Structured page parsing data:

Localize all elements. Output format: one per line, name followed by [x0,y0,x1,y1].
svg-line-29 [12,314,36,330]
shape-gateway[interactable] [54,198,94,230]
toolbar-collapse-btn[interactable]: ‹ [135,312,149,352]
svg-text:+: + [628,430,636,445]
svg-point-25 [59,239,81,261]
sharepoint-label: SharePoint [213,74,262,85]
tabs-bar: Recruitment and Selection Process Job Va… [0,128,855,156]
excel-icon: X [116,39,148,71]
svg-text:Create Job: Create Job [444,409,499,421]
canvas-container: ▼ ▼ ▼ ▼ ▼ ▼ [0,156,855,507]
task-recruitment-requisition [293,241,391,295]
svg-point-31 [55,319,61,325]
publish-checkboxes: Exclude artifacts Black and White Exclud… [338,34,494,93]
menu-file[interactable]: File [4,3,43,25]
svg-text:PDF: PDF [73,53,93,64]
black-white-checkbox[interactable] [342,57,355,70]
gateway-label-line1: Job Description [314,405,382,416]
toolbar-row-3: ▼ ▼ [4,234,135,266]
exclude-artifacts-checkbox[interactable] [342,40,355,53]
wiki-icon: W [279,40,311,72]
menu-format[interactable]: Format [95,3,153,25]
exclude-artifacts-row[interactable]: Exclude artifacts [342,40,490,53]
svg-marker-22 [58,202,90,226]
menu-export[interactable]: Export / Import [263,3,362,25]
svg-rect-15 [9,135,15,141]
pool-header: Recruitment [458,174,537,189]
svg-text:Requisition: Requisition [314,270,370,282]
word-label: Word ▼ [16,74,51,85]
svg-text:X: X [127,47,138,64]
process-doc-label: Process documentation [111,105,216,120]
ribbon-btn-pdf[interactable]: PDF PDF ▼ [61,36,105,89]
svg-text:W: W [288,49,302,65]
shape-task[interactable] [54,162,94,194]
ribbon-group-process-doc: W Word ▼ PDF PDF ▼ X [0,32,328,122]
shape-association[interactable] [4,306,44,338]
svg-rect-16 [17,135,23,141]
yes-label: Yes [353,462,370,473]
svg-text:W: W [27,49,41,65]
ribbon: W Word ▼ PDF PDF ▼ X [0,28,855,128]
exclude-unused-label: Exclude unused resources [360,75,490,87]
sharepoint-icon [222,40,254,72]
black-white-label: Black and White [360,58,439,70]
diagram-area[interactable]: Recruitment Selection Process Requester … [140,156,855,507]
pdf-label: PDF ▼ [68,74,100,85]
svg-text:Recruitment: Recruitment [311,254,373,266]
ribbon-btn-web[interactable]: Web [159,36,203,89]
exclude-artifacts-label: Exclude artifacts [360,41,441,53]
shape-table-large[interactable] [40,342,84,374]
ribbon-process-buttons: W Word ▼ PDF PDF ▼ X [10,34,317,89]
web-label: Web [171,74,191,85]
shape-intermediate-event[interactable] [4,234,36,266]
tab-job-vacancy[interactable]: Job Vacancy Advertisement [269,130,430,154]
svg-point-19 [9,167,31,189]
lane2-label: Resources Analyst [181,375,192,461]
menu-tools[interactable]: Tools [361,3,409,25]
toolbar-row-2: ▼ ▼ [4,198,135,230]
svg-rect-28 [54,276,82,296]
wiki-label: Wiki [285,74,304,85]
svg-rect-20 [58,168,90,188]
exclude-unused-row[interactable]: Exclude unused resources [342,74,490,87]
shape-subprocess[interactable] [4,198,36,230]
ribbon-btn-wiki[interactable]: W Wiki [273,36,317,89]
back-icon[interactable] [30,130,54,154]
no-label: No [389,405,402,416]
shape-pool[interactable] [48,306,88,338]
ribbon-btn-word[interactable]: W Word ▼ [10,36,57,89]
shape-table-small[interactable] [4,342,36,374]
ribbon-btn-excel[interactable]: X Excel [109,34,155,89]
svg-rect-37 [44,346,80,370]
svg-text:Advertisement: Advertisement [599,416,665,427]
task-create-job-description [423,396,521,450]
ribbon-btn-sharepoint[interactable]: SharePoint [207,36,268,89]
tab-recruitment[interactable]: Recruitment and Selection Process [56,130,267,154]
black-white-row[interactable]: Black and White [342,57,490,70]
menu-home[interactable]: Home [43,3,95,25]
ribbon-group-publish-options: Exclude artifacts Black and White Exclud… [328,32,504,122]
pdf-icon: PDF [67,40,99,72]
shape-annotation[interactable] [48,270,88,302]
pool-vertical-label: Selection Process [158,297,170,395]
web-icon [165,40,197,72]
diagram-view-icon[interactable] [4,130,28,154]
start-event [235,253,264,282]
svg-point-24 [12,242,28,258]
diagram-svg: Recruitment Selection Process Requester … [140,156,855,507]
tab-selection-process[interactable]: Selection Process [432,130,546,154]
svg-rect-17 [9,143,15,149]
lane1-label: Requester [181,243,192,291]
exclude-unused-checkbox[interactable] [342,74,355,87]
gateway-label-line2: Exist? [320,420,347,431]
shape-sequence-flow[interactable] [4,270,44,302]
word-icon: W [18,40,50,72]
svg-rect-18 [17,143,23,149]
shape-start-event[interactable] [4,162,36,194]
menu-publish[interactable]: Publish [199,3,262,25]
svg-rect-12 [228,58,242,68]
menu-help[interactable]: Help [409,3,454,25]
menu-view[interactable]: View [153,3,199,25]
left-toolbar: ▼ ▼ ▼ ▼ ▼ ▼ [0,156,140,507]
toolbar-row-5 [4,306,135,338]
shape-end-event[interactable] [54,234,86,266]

Required action: Find each line in the data above with the word "sharepoint", then copy it.

Task response:
sharepoint-label: SharePoint [213,74,262,85]
sharepoint-icon [222,40,254,72]
ribbon-btn-sharepoint[interactable]: SharePoint [207,36,268,89]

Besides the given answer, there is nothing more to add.